Susan loved old churches, especially Catholic ones. She once convinced her school friend to smuggle her into a Sunday service. “Just do what I do and open and shut your mouth when the congregation is answering the priest. No one will notice.” It worked like a charm. From that day forward Susan wanted to be a Catholic until she found out what you were not allowed to do. Not drinking alcohol was bad enough, but not fooling around with boys was a bridge too far. “It’s okay,” said Susan’s Catholic friend, “you can let the boys have their wicked way with you on a Friday night and go to confession on a Saturday, and all is forgiven.”

“Confession?” said Susan.

“Yes. You see those doors over there,” she pointed to the carved wooden doors on either side of a similar sized room with a red velvet curtain drawn across, “the priest sits in the middle, and you kneel down and say the words, then tell him your sins and he gives you a penance, usually a few ‘Hail Marys’ and you are absolved.”
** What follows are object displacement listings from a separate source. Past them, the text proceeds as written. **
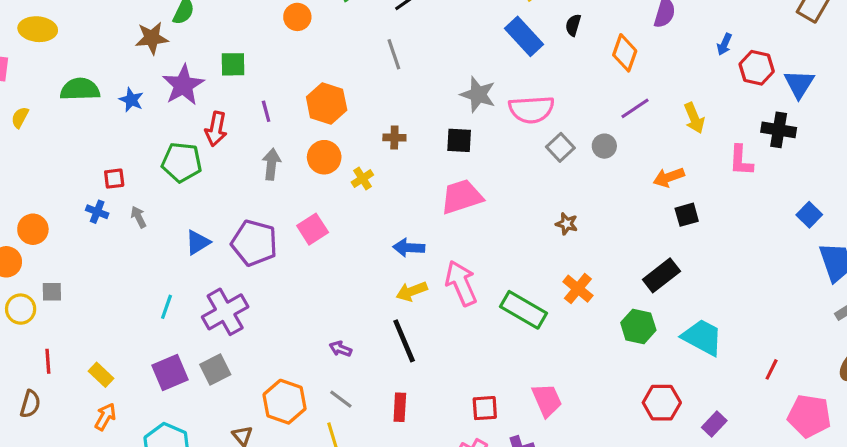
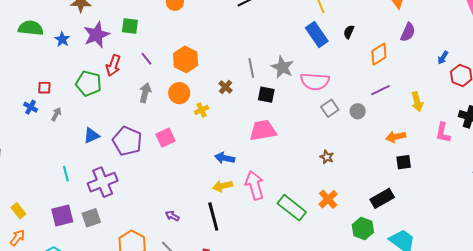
orange diamond: (625, 53) -> (379, 54), turned 30
gray line: (394, 54) -> (251, 68), moved
purple line: (266, 111) -> (147, 59), turned -32
brown cross: (394, 138) -> (226, 87), turned 32
gray arrow: (138, 217) -> (56, 114), turned 48
cyan line: (166, 307) -> (66, 174), turned -42

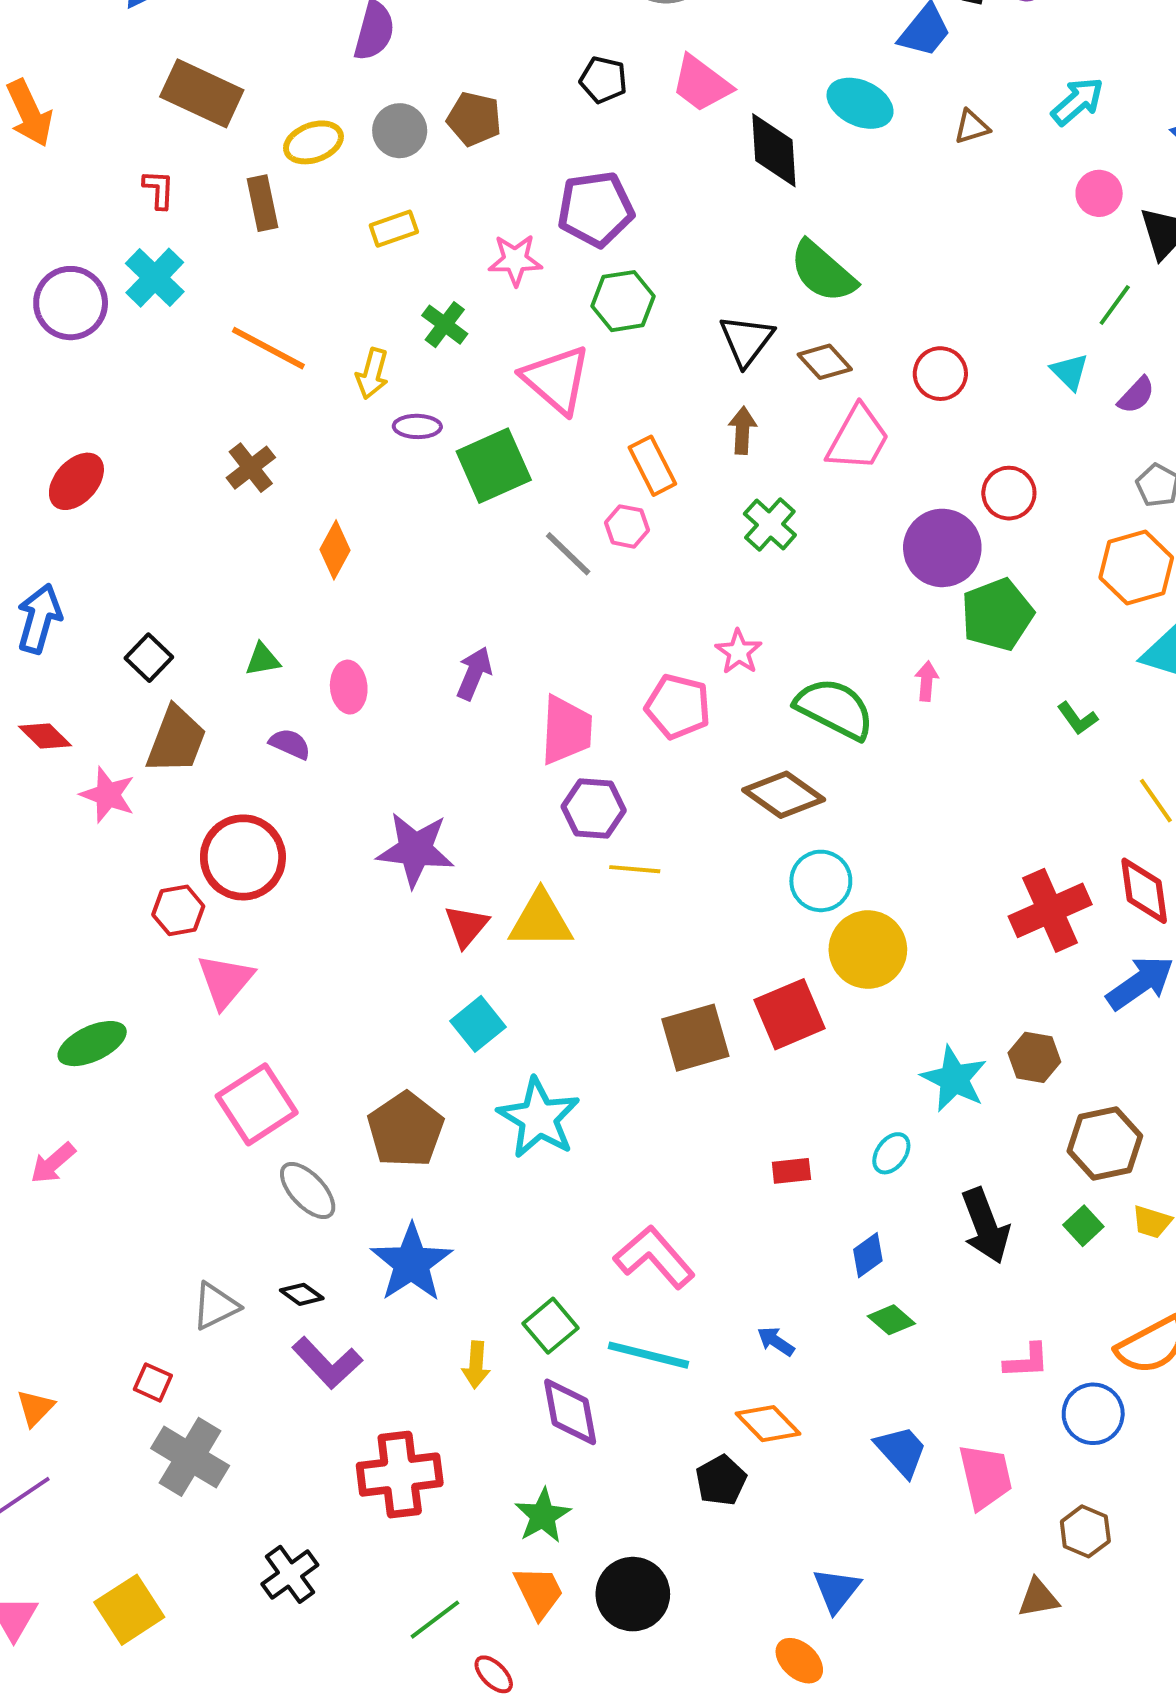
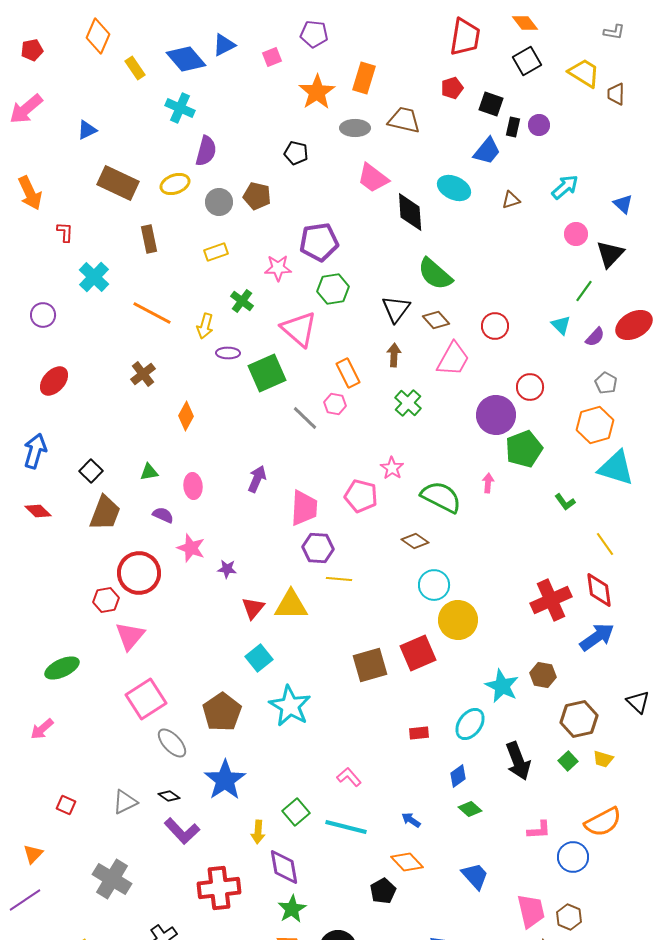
black pentagon: (603, 80) -> (296, 153), moved
yellow ellipse: (313, 142) -> (175, 184), moved
red L-shape: (159, 189) -> (65, 232), moved
purple circle: (71, 303) -> (43, 315), moved, size x0.7
pink star: (108, 795) -> (191, 548), moved
brown diamond: (784, 795) -> (415, 541), size x0.7
purple star: (415, 850) -> (227, 569), size x0.5
cyan ellipse: (891, 1153) -> (470, 724), size x1.5
pink L-shape: (654, 1257) -> (349, 777), size x0.6
red square: (153, 1382) -> (66, 805), moved
purple diamond: (570, 1412) -> (284, 867), moved
pink trapezoid: (985, 1477) -> (531, 911), moved

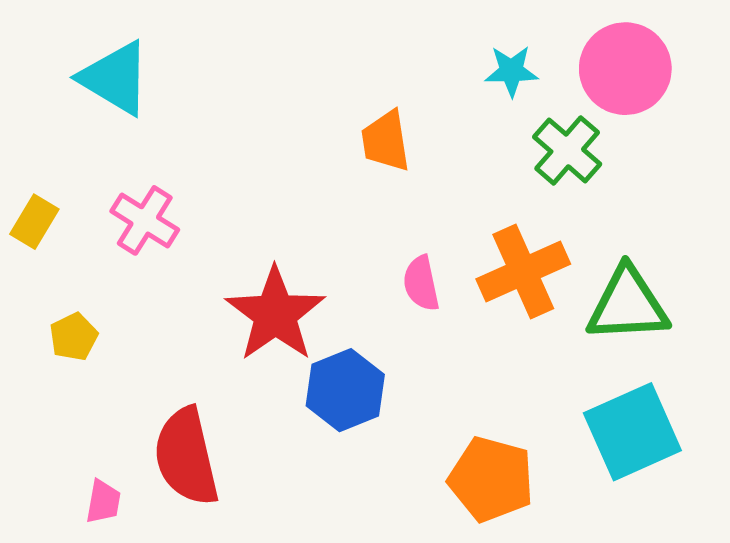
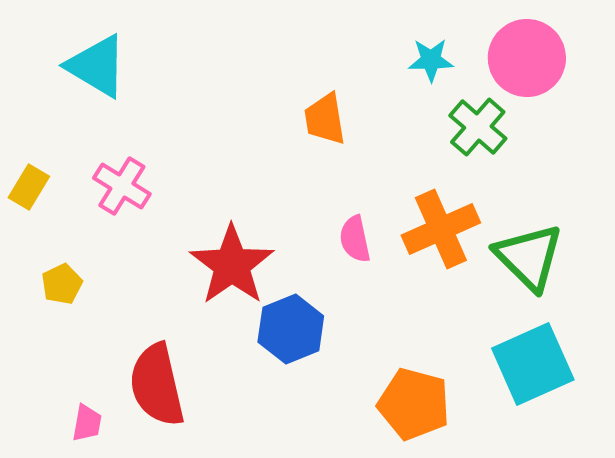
green triangle: (628, 305) -> (529, 257), turned 48

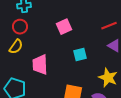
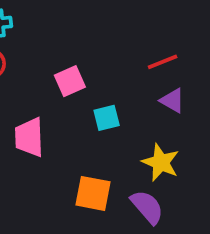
pink square: (64, 27) -> (70, 81), moved

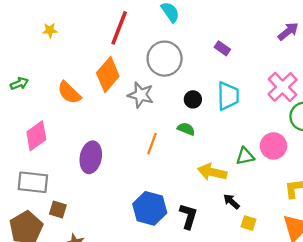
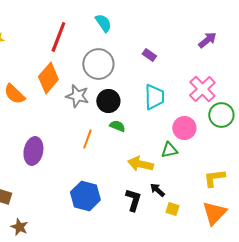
black circle: (193, 99) -> (108, 101), moved, size x1.5
pink circle: (273, 146) -> (184, 128), moved
black L-shape: (188, 216) -> (133, 200), moved

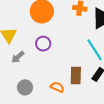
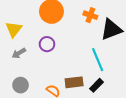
brown rectangle: (76, 75) -> (74, 82), turned 72

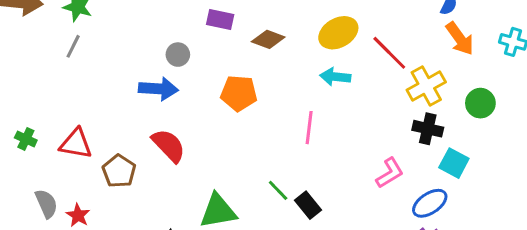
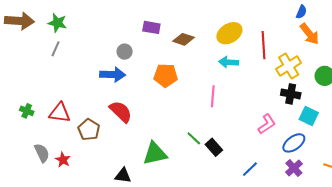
red line: (389, 53) -> (264, 45), turned 44

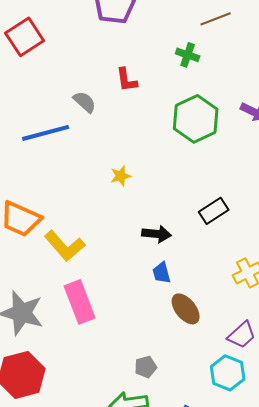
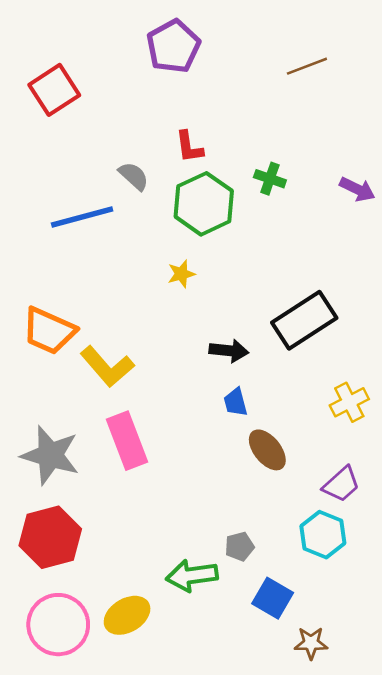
green cross: (188, 55) -> (270, 179), moved
green hexagon: (196, 119) -> (204, 204), moved
black rectangle: (214, 211) -> (304, 320), size x1.6
gray pentagon: (146, 367) -> (239, 546), moved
“What does ‘absolved’ mean?” said Susan.

“It means that you won’t go to hell if you get hit by a bus.”

“What if I go out and do stuff with boys on a Monday?”

“No worries. Just don’t get run over till Friday, tell the priest and you are right again. Best to keep the ‘boys’ stuff till later in the week. It cuts down on stress.”

“That’s fuckin’ brilliant,” said Susan.

“You’ll have to confess the swearing as well, don’t forget.”

“Fuck that,” said Susan.

“Do you want to be a fucking Catholic or what?” said Susan’s friend, “well learn the fuckin’ rules.”

“Owning your grandmother’s doll is not a sin,” said the young priest who had been at the South Melbourne parish for a bit less than a year. He just made it through ‘priest school’ having taken two leaves of absence.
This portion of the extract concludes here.